This blog post details how to use deep learning to build an advanced transmission line equipment inspection system.

The system also integrates a user-friendly interface based on PySide6, which makes operation more convenient. The detection system can efficiently and accurately identify and classify various devices on the transmission line, and supports detection through a variety of methods such as pictures, picture folders, video files, and real-time monitoring of cameras. A major highlight of the system is that it includes a variety of data analytics functions, such as histogram analysis, marker box categories, category statistics, and allows users to adjust the confidence level threshold (Conf) and crossover ratio (IOU) parameters as needed to optimize the detection effect and visualize the results.
In addition, the system also designs a user management interface based on SQLite database, which supports users to switch models and customize UI to meet the specific needs of different users.
Due to the influence of natural environment and human factors, transmission line equipment often faces the risk of damage or aging, which not only affects the stability of power supply, but also may cause safety accidents, causing serious economic losses and social impact. Therefore, regular inspection and maintenance of transmission lines and their equipment is particularly important. Traditional transmission line equipment inspection relies on manual inspection, which is not only inefficient, costly, but also has great security risks. With the rapid development of computer vision and deep learning technology, automatic detection technology based on image processing has become a research hotspot, providing new solutions for transmission line equipment inspection.

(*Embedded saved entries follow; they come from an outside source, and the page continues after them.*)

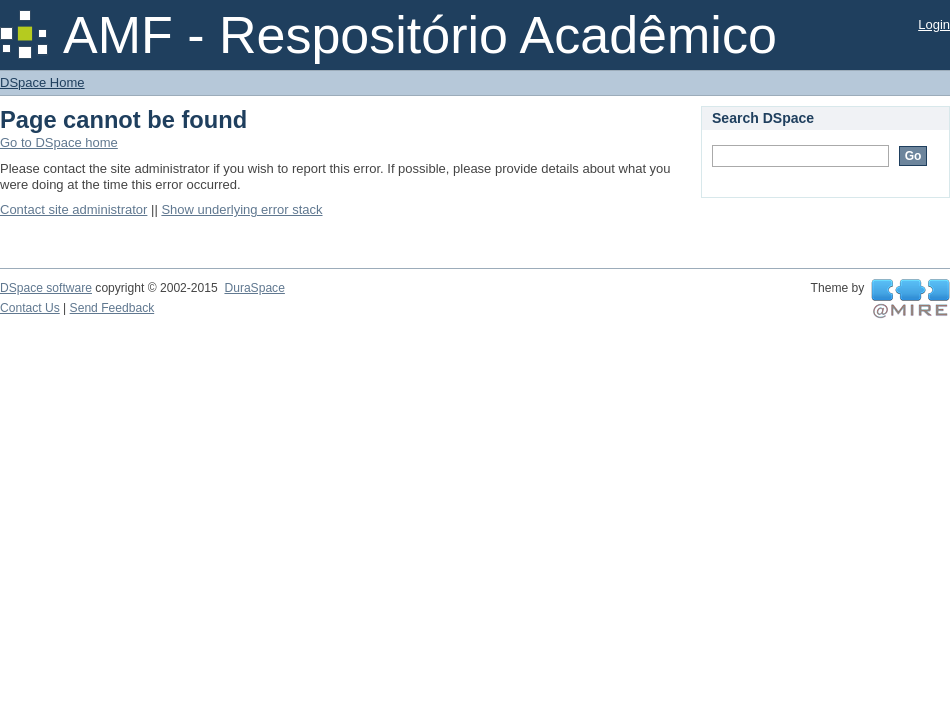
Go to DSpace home (59, 142)
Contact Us (30, 308)
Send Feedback (112, 308)
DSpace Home (42, 82)
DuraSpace (254, 288)
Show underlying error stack (241, 209)
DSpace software (46, 288)
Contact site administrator (73, 209)
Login (934, 24)
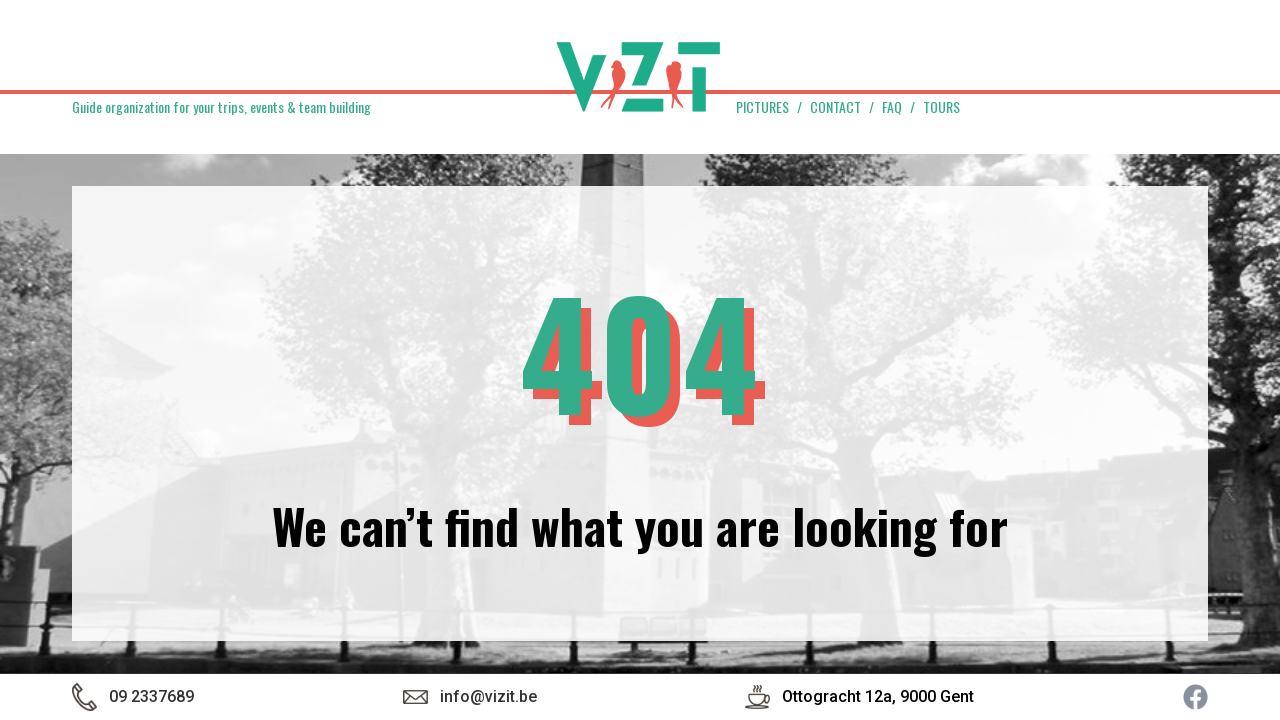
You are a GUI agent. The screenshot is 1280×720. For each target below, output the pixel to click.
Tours (941, 107)
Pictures (762, 107)
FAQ (892, 107)
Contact (835, 107)
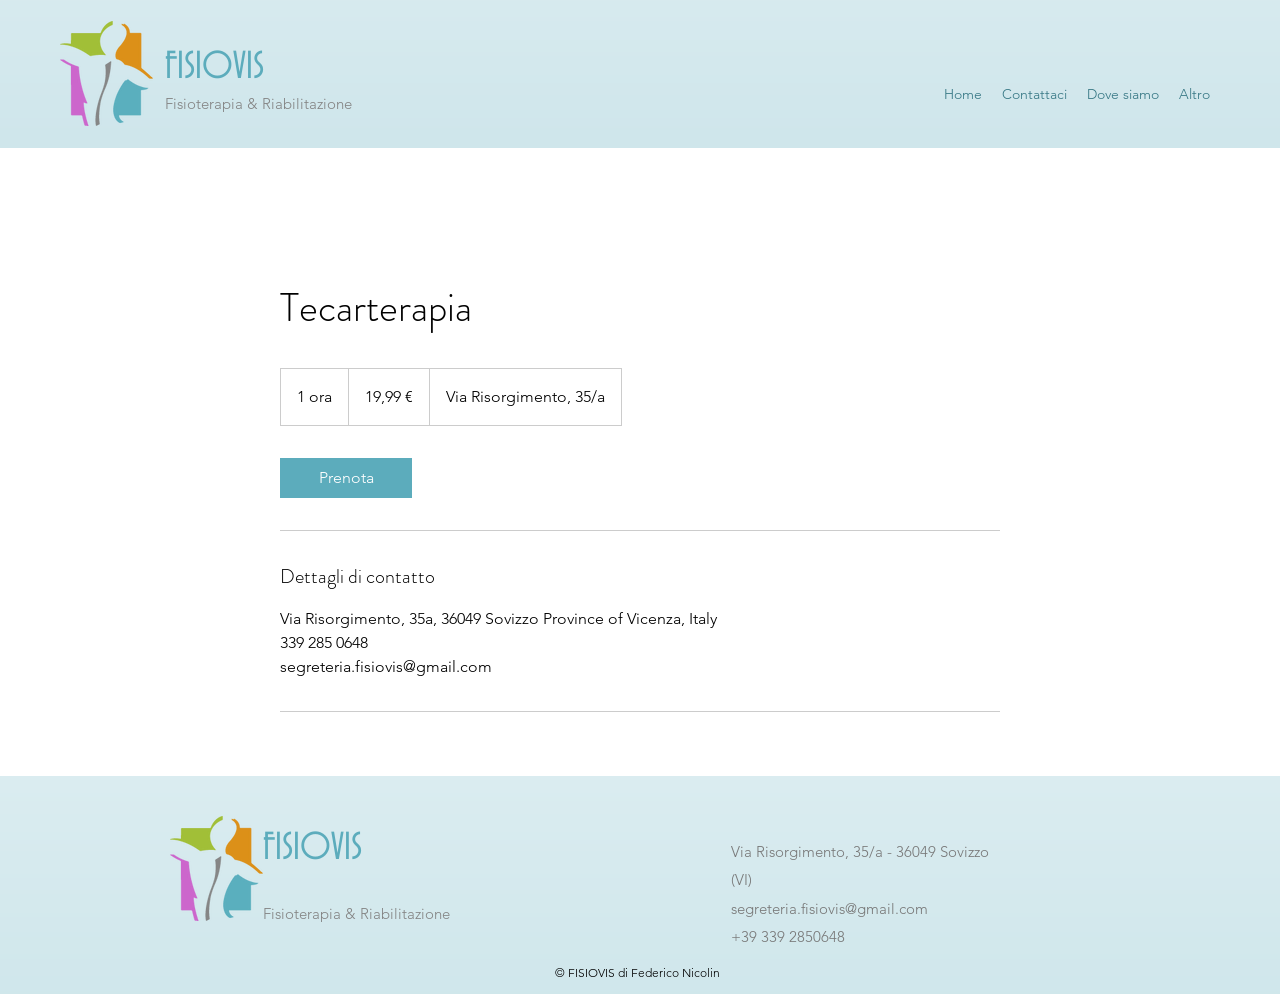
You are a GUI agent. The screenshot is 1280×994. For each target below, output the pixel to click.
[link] (346, 478)
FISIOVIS (214, 67)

The introduced dataset contains a total of 10,590 high-resolution images, which are carefully divided into a training dataset, a validation set, and a test set. Specifically, the training dataset contains 9,256 images, which are the main source of model learning; the validation set contains 874 images, which are used for model tuning and validation; and the test set contains 460 images, which are used as the final challenge to evaluate the generalization ability of the model.

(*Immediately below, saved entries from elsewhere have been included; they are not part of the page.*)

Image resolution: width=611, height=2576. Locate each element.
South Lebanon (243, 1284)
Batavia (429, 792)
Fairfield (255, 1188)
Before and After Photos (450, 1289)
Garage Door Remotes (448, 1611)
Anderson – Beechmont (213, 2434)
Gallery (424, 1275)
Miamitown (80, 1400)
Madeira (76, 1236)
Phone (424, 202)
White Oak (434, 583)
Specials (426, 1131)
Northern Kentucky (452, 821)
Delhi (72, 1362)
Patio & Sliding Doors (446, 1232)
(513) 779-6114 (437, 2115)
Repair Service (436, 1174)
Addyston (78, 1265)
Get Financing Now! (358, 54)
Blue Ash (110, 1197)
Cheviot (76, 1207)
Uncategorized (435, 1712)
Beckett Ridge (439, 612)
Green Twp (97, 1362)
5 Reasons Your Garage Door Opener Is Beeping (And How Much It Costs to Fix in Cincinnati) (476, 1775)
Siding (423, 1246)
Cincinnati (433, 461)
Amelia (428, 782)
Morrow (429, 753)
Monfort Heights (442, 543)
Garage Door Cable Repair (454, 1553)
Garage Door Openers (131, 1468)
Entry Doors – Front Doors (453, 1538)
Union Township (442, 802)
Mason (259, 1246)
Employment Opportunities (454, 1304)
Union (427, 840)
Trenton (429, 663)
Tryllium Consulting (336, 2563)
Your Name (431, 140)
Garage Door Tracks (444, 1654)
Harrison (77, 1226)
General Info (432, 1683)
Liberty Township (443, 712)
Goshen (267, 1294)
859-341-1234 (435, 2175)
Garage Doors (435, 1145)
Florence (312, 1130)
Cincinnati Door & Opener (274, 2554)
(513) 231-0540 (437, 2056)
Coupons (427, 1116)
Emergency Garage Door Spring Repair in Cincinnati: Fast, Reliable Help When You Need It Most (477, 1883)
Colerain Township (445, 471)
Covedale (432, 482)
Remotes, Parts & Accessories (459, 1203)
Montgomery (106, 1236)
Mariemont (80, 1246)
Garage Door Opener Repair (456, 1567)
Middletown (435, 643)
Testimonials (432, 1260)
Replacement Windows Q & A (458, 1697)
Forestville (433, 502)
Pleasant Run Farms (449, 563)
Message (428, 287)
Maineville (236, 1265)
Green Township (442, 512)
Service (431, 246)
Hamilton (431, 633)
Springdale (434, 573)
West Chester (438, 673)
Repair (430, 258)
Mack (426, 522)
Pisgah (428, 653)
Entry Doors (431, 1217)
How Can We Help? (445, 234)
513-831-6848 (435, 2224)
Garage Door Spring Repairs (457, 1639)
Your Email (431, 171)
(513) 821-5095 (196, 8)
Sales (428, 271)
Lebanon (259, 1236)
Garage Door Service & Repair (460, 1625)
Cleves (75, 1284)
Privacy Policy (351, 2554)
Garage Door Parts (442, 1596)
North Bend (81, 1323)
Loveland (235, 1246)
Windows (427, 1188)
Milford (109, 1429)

In these images, we annotate a variety of transmission line equipment, including transmission lines, dampers, insulators, etc. Each category is equipped with precise bounding boxes and category labels. In order to enhance the recognition ability of the model, especially in complex environments, we perform a series of preprocessing and data enhancement processing on the image. This includes operations such as standardization of image size, color normalization, and random transformation, such as rotation, flipping, scaling, and cropping. These steps are not only able to simulate various changes in the real world, but also help to avoid model overfitting and enhance its generalization ability.

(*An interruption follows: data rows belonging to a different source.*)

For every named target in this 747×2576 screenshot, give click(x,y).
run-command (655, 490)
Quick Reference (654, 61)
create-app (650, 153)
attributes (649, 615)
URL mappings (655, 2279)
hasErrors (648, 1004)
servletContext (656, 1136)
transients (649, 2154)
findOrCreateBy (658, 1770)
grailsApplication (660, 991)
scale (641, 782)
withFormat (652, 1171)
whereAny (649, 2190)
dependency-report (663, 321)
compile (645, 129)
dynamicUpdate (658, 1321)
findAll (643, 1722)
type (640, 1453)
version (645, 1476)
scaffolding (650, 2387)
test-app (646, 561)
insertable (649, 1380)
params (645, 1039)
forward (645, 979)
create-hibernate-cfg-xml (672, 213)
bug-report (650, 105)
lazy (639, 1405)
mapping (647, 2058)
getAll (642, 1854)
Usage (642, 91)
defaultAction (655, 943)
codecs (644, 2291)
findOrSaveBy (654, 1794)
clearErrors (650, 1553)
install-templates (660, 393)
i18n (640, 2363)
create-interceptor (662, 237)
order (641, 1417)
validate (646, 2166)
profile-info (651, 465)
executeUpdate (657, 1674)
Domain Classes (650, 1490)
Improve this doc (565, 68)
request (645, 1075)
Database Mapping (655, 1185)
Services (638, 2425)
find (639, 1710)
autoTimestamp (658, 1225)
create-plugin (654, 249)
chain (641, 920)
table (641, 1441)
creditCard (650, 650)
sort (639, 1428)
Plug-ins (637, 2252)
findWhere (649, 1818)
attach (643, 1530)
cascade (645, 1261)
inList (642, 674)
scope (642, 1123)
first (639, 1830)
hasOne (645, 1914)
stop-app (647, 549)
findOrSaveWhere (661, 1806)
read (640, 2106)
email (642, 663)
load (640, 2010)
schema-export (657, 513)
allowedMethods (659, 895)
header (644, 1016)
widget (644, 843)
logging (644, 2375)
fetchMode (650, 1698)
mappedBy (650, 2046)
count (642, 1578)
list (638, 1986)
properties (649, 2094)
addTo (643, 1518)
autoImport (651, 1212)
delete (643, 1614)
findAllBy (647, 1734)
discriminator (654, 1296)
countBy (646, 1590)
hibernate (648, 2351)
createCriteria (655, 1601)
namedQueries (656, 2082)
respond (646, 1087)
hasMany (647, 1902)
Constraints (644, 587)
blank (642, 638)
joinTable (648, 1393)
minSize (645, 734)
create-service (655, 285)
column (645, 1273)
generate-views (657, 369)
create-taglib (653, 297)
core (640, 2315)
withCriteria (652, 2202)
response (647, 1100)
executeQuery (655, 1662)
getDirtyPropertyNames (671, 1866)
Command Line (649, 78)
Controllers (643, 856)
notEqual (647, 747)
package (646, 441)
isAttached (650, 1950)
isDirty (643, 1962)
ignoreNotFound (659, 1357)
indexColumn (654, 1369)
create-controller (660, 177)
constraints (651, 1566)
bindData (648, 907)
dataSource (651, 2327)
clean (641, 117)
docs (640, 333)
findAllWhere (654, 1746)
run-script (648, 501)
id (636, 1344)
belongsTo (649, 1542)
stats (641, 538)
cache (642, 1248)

On the main interface, the system provides functions to support the input of pictures, videos, real-time cameras and batch files. Users can select the pictures or videos to be inspected for transmission line equipment by clicking the corresponding buttons, or start the camera for real-time detection. During detection, the system will display the detection results in real time and store the detection records in the database.
The system also provides the function of one-click replacement of YOLOv8 models. Users can select a different YOLOv8 model for detection by clicking the “Change Model” button on the interface. At the same time, the dataset attached to the system can also be used to retrain the model to meet the user’s detection needs in different scenarios.